# Aim of the task:
Would you copy the entries that follow exactly, leaving out every picture?

(Saved entries)
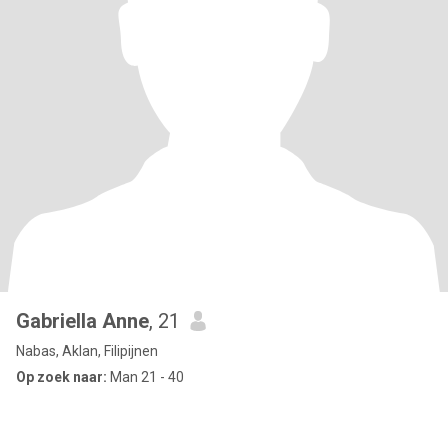
Gabriella Anne
, 21
Nabas, Aklan, Filipijnen
Op zoek naar:
Man 21 - 40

# Response area:
Gabriella Anne
, 21
Nabas, Aklan, Filipijnen
Op zoek naar:
Man 21 - 40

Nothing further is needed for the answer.